Alpine & Toggenburg and ADORABLE!

Tie outs are fine supervised.


----------



## taraann81 (May 29, 2009)

Thanks we love them.  I wish some one would have told me sooner what fun, intelligent quirky animals goats are.  Before I got these guys the only goats I have been around is the pushy, butting goats in petting zoos.


----------



## D Bar J Acres (Jun 1, 2009)

Alpine doeling and Toggenberg buckling


----------



## bmerb (Jun 1, 2009)

I agree with the others, the doeling is Alpine, the buckling is a Tog or Tog cross.  Very very cute!


----------



## Chirpy (Jun 1, 2009)

Very cute kids!    Are you going to wether the male?  If not, you need to separate them by the time they are about 8 weeks old (which they look close to) as goats have been known to breed that young.
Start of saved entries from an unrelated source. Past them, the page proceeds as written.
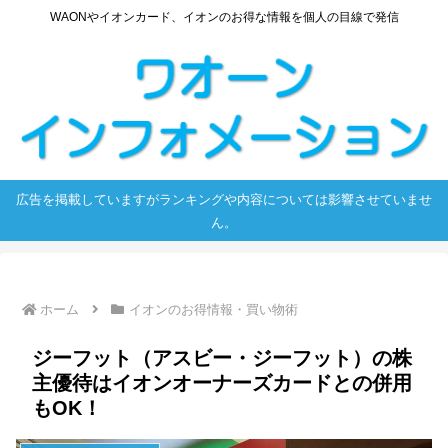
WAONやイオンカード、イオンのお得な情報を個人の目線で発信
広告を掲載していますがランキングや内容については影響させていませ
ん。
ホーム
イオンのお得情報・買い物術
ジーフット（アスビー・ジーフット）の株
主優待はイオンオーナーズカードとの併用
もOK！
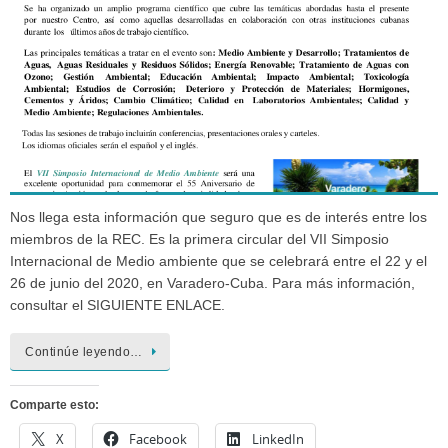
Nos llega esta información que seguro que es de interés entre los
miembros de la REC. Es la primera circular del VII Simposio
Internacional de Medio ambiente que se celebrará entre el 22 y el
26 de junio del 2020, en Varadero-Cuba. Para más información,
consultar el SIGUIENTE ENLACE.
Continúe leyendo…
Comparte esto:
X
Facebook
LinkedIn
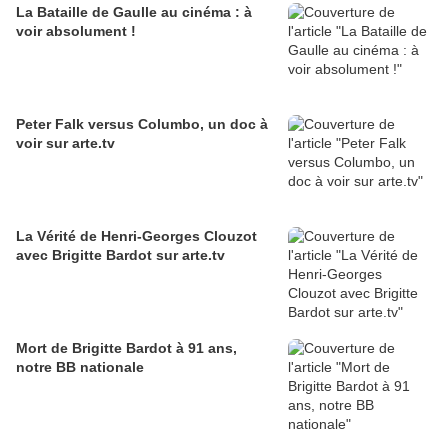
La Bataille de Gaulle au cinéma : à
voir absolument !
Peter Falk versus Columbo, un doc à
voir sur arte.tv
La Vérité de Henri-Georges Clouzot
avec Brigitte Bardot sur arte.tv
Mort de Brigitte Bardot à 91 ans,
notre BB nationale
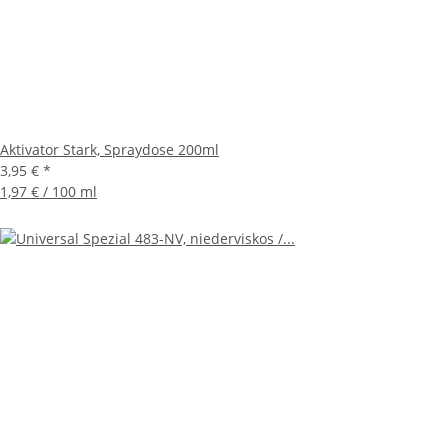
Aktivator Stark, Spraydose 200ml
3,95 €
*
1,97 € / 100 ml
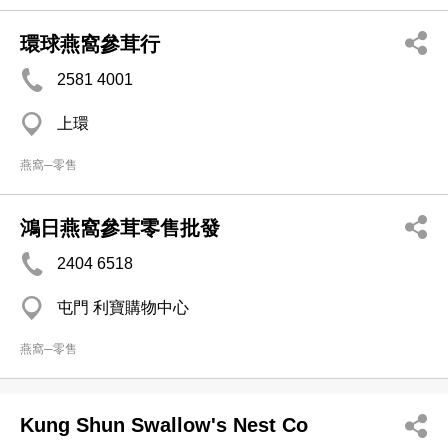
環球燕窩參茸行
2581 4001
上環
燕窩─零售
鴻日燕窩參茸零售批發
2404 6518
屯門 利寶購物中心
燕窩─零售
Kung Shun Swallow's Nest Co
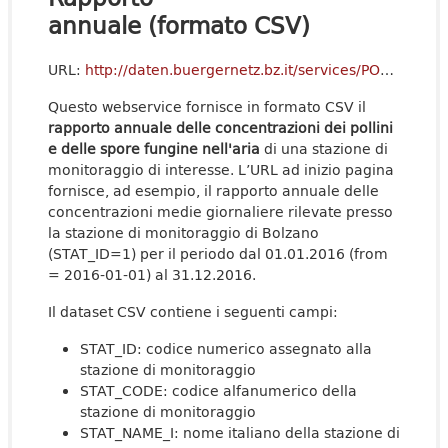
annuale (formato CSV)
URL:
http://daten.buergernetz.bz.it/services/POLLENBZ_YEAR_REP?format=csv&STAT_ID=1&from=2016-01-01
Questo webservice fornisce in formato CSV il
rapporto annuale delle concentrazioni dei pollini
e delle spore fungine nell'aria
di una stazione di
monitoraggio di interesse. L’URL ad inizio pagina
fornisce, ad esempio, il rapporto annuale delle
concentrazioni medie giornaliere rilevate presso
la stazione di monitoraggio di Bolzano
(STAT_ID=1) per il periodo dal 01.01.2016 (from
= 2016-01-01) al 31.12.2016.
Il dataset CSV contiene i seguenti campi:
STAT_ID: codice numerico assegnato alla
stazione di monitoraggio
STAT_CODE: codice alfanumerico della
stazione di monitoraggio
STAT_NAME_I: nome italiano della stazione di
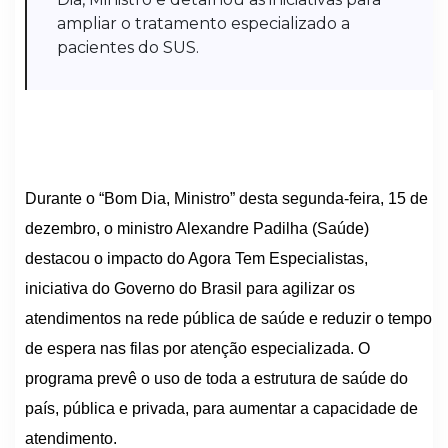
ampliar o tratamento especializado a
pacientes do SUS.
Durante o “Bom Dia, Ministro” desta segunda-feira, 15 de
dezembro, o ministro Alexandre Padilha (Saúde)
destacou o impacto do Agora Tem Especialistas,
iniciativa do Governo do Brasil para agilizar os
atendimentos na rede pública de saúde e reduzir o tempo
de espera nas filas por atenção especializada. O
programa prevê o uso de toda a estrutura de saúde do
país, pública e privada, para aumentar a capacidade de
atendimento.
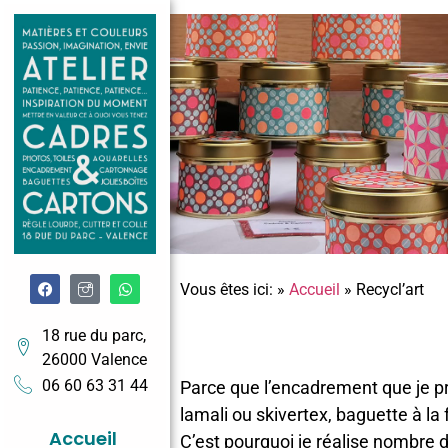
Vous êtes ici:
»
Accueil
»
Recycl’art
18 rue du parc,
26000 Valence
06 60 63 31 44
Parce que l’encadrement que je pro
lamali ou skivertex, baguette à la
Accueil
C’est pourquoi je réalise nombre d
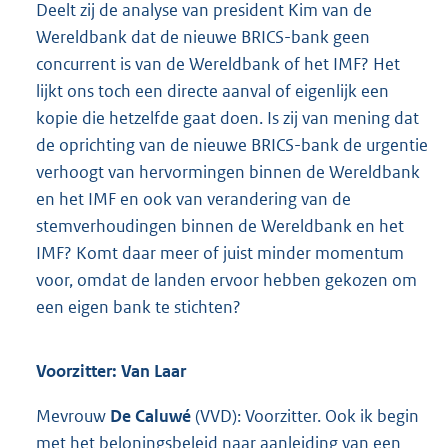
Deelt zij de analyse van president Kim van de
Wereldbank dat de nieuwe BRICS-bank geen
concurrent is van de Wereldbank of het IMF? Het
lijkt ons toch een directe aanval of eigenlijk een
kopie die hetzelfde gaat doen. Is zij van mening dat
de oprichting van de nieuwe BRICS-bank de urgentie
verhoogt van hervormingen binnen de Wereldbank
en het IMF en ook van verandering van de
stemverhoudingen binnen de Wereldbank en het
IMF? Komt daar meer of juist minder momentum
voor, omdat de landen ervoor hebben gekozen om
een eigen bank te stichten?
Voorzitter: Van Laar
Mevrouw
De Caluwé
(VVD): Voorzitter. Ook ik begin
met het beloningsbeleid naar aanleiding van een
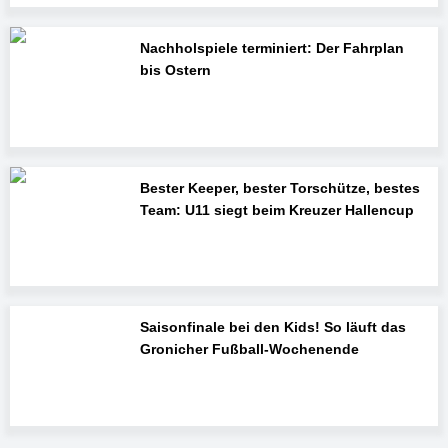
Nachholspiele terminiert: Der Fahrplan
bis Ostern
Bester Keeper, bester Torschütze, bestes
Team: U11 siegt beim Kreuzer Hallencup
Saisonfinale bei den Kids! So läuft das
Gronicher Fußball-Wochenende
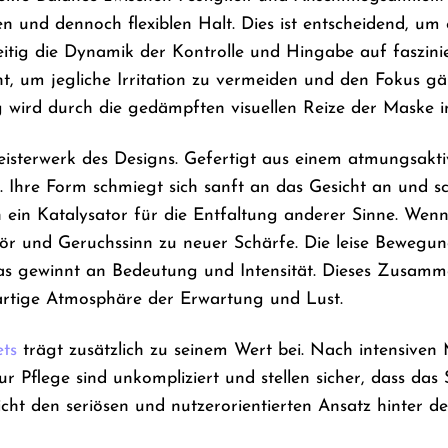
ren und dennoch flexiblen Halt. Dies ist entscheidend, u
eitig die Dynamik der Kontrolle und Hingabe auf faszinie
t, um jegliche Irritation zu vermeiden und den Fokus gän
wird durch die gedämpften visuellen Reize der Maske int
eisterwerk des Designs. Gefertigt aus einem atmungsakti
 Ihre Form schmiegt sich sanft an das Gesicht an und sc
n ein Katalysator für die Entfaltung anderer Sinne. Wen
 und Geruchssinn zu neuer Schärfe. Die leise Bewegung
 das gewinnt an Bedeutung und Intensität. Dieses Zusam
gartige Atmosphäre der Erwartung und Lust.
ets
trägt zusätzlich zu seinem Wert bei. Nach intensiven
r Pflege sind unkompliziert und stellen sicher, dass das 
eicht den seriösen und nutzerorientierten Ansatz hinter 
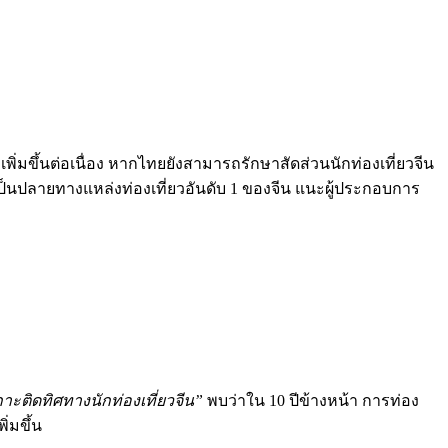
่เพิ่มขึ้นต่อเนื่อง หากไทยยังสามารถรักษาสัดส่วนนักท่องเที่ยวจีน
นปลายทางแหล่งท่องเที่ยวอันดับ 1 ของจีน แนะผู้ประกอบการ
กาะติดทิศทางนักท่องเที่ยวจีน”
พบว่าใน 10 ปีข้างหน้า การท่อง
ิ่มขึ้น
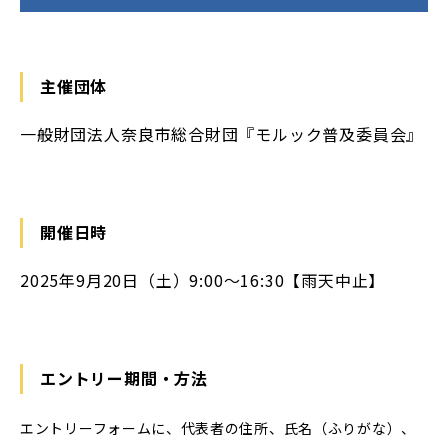
主催団体
一般財団法人奈良市総合財団『モルック普及委員会』
開催日時
2025年9月20日（土）9:00～16:30【雨天中止】
エントリー期間・方法
エントリーフォームに、代表者の住所、氏名（ふりがな）、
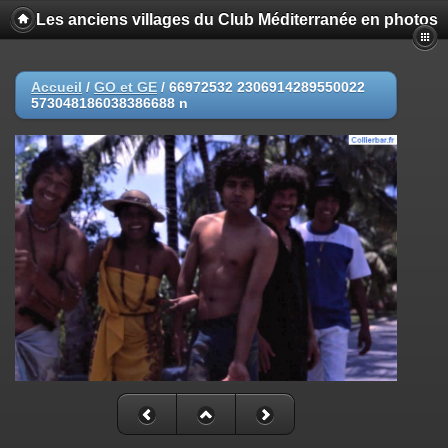
Les anciens villages du Club Méditerranée en photos
Accueil
/
GO et GE
/
66972532 2306914289550022
573048186038386688 n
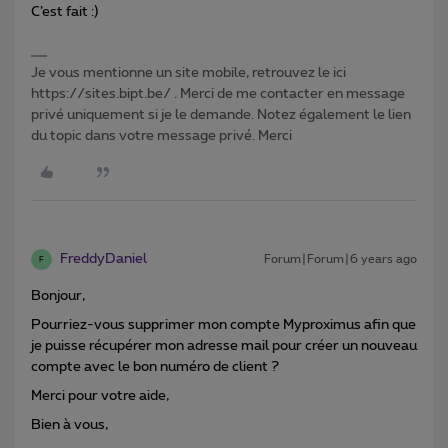
C’est fait :)
Je vous mentionne un site mobile, retrouvez le ici
https://sites.bipt.be/ . Merci de me contacter en message
privé uniquement si je le demande. Notez également le lien
du topic dans votre message privé. Merci
FreddyDaniel
Forum|Forum|6 years ago
F
Bonjour,
Pourriez-vous supprimer mon compte Myproximus afin que
je puisse récupérer mon adresse mail pour créer un nouveau
compte avec le bon numéro de client ?
Merci pour votre aide,
Bien à vous,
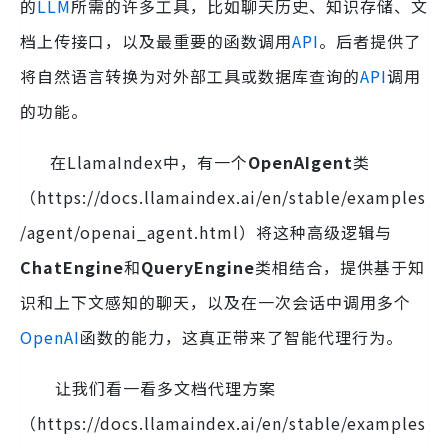
的
LLM
所需的许多工具，比如聊天历史、知识存储、文
档上传接口，以及最重要的函数调用
API
。后者提供了
将自然语言转换为对外部工具或数据库查询的
API
调用
的功能。
在LlamaIndex中，有一个
OpenAIgent
类
（https://docs.llamaindex.ai/en/stable/examples
/agent/openai_agent.html）将这种高级逻辑与
ChatEngine
和
QueryEngine
类相结合，提供基于知
识和上下文感知的聊天，以及在一次会话中调用多个
OpenAI
函数的能力，这真正带来了智能代理行为。
让我们看一看多文档代理方案
（https://docs.llamaindex.ai/en/stable/examples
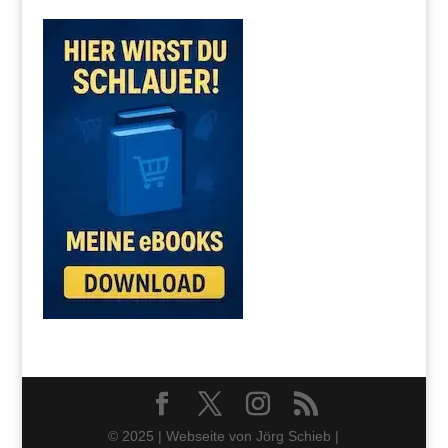
© 2025 | Webseite von Jörg Schieb |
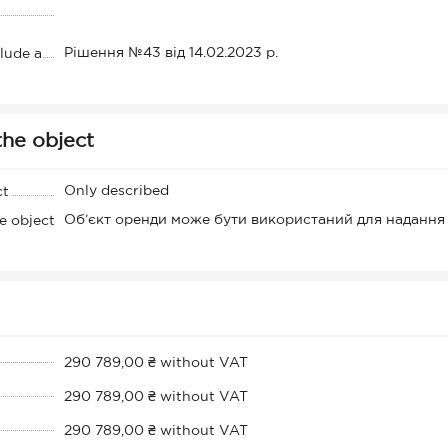
Рішення №43 від 14.02.2023 р.
clude a
the object
Only described
ct
Об’єкт оренди може бути використаний для надання 
e object
290 789,00 ₴ without VAT
290 789,00 ₴ without VAT
290 789,00 ₴ without VAT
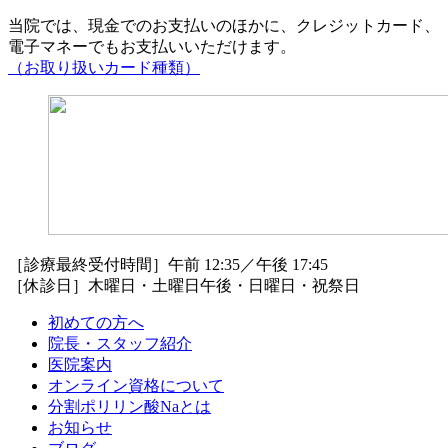
当院では、現金でのお支払いのほかに、クレジットカード、
電子マネーでもお支払いいただけます。
（お取り扱いカード種類）
［診療最終受付時間］午前 12:35／午後 17:45
［休診日］木曜日・土曜日午後・日曜日・祝祭日
初めての方へ
院長・スタッフ紹介
医院案内
オンライン資格について
分割ポリリン酸Naとは
お知らせ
Congrats... I'm glad you found out how wonderful they are!


----------



## taraann81 (Jun 1, 2009)

REALLY?  I had no idea they could breed that young!  Yes we are going to wether him.  We are going to band him next week, he has an appt for his shots then will be banded that same day.(vets advice).  I'm glad you told me that though my vet didn't mention that possibility!


----------



## chris09 (Jun 7, 2009)

they could be a togg. and a alpine but keep in mind that alpine do come marked like toggs.
chris


----------



## taraann81 (Jun 7, 2009)

Thanks Chris, that is a possibility but they have VERY different head shapes so my guess would be they are different breeds.


----------



## chris09 (Jun 7, 2009)

the different head dosnt mean that much I seen purebred alpine triplets  have different heads and color as far as that is..
Purebreds I would say no... 
chris


----------



## taraann81 (Jun 7, 2009)

Great, well thank you.  I saw the adults that my doe came from and am sure she is an alpine.  I didn't see the adults of my male though.  So you could very well be right.  I don't really care, they are just pets I was just really interested.

On another note, Oliver(brown one)  Is 4 weeks younger than the doe (sweet pea).  He was 3 weeks old when we got him, she was 7-8 weeks.  She was quite a bit bigger than him.  Now with him being 7 weeks and her being 11-12 weeks he is at least the same size as her maybe a bit bigger.   Is this a male female thing?  Is it normal for males that are  so much younger to ver take the girls in size?

Thanks for the advice, I appreciate it.


----------